TASK PROMPT – What lines below mention the word "سامسونگ"? Copy each one.

PROVIDED MATERIAL –
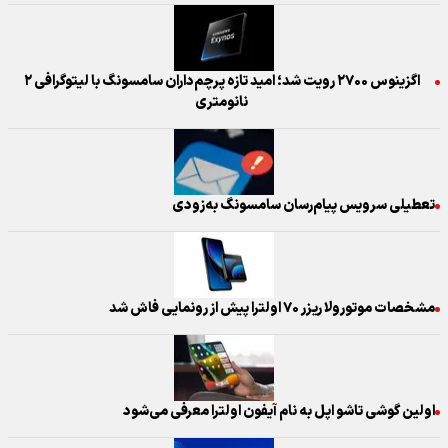
اگزینوس ۲۷۰۰ رویت شد؛ امید تازه پرچم‌داران سامسونگ با لیتوگرافی ۲
نانومتری
تعطیلی سرویس پیام‌رسان سامسونگ به‌زودی
مشخصات موتورولا ریزر ۷۰ اولترا پیش از رونمایی فاش شد
اولین گوشی تاشو اپل به نام آیفون اولترا معرفی می‌شود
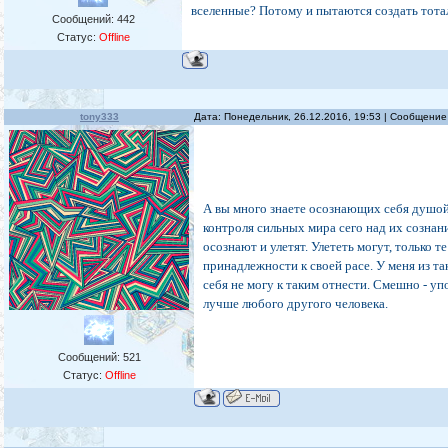
вселенные? Потому и пытаются создать тот
Сообщений:
442
Статус:
Offline
tony333
Дата: Понедельник, 26.12.2016, 19:53 | Сообщени
А вы много знаете осознающих себя душой
контроля сильных мира сего над их сознание
осознают и улетят. Улететь могут, только те
принадлежности к своей расе. У меня из т
себя не могу к таким отнести. Смешно - уп
лучше любого другого человека.
Сообщений:
521
Статус:
Offline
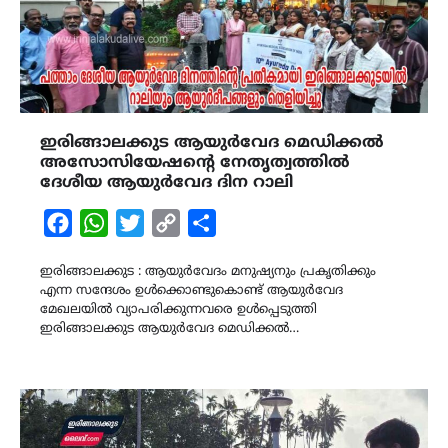
ഇരിങ്ങാലക്കുട ആയുർവേദ മെഡിക്കൽ
അസോസിയേഷന്റെ നേതൃത്വത്തിൽ
ദേശീയ ആയുർവേദ ദിന റാലി
Facebook
WhatsApp
Twitter
Copy
Share
Link
ഇരിങ്ങാലക്കുട : ആയുർവേദം മനുഷ്യനും പ്രകൃതിക്കും
എന്ന സന്ദേശം ഉൾക്കൊണ്ടുകൊണ്ട് ആയുർവേദ
മേഖലയിൽ വ്യാപരിക്കുന്നവരെ ഉൾപ്പെടുത്തി
ഇരിങ്ങാലക്കുട ആയുർവേദ മെഡിക്കൽ…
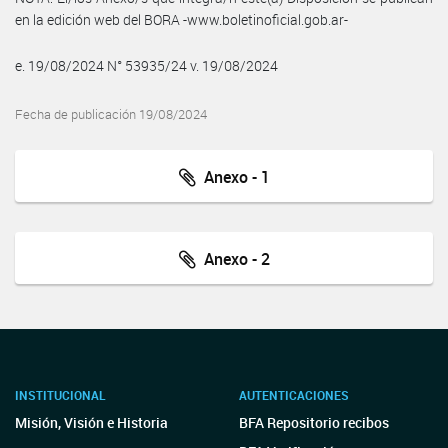
en la edición web del BORA -www.boletinoficial.gob.ar-
e. 19/08/2024 N° 53935/24 v. 19/08/2024
Fecha de publicación 19/08/2024
Anexo - 1
Anexo - 2
INSTITUCIONAL
AUTENTICACIONES
Misión, Visión e Historia
BFA Repositorio recibos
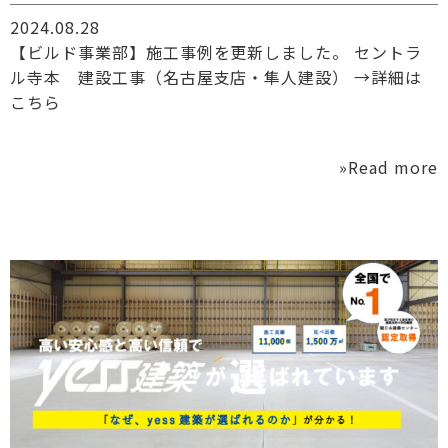
2024.08.28
【ビルド事業部】施工事例を更新しました。 セントラ
ル寺本 建設工事（名古屋支店・隼人建設） →詳細は
こちら
»Read more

OUTPUT BELOW –
اگزینوس ۲۷۰۰ رویت شد؛ امید تازه پرچم‌داران سامسونگ با لیتوگرافی ۲
تعطیلی سرویس پیام‌رسان سامسونگ به‌زودی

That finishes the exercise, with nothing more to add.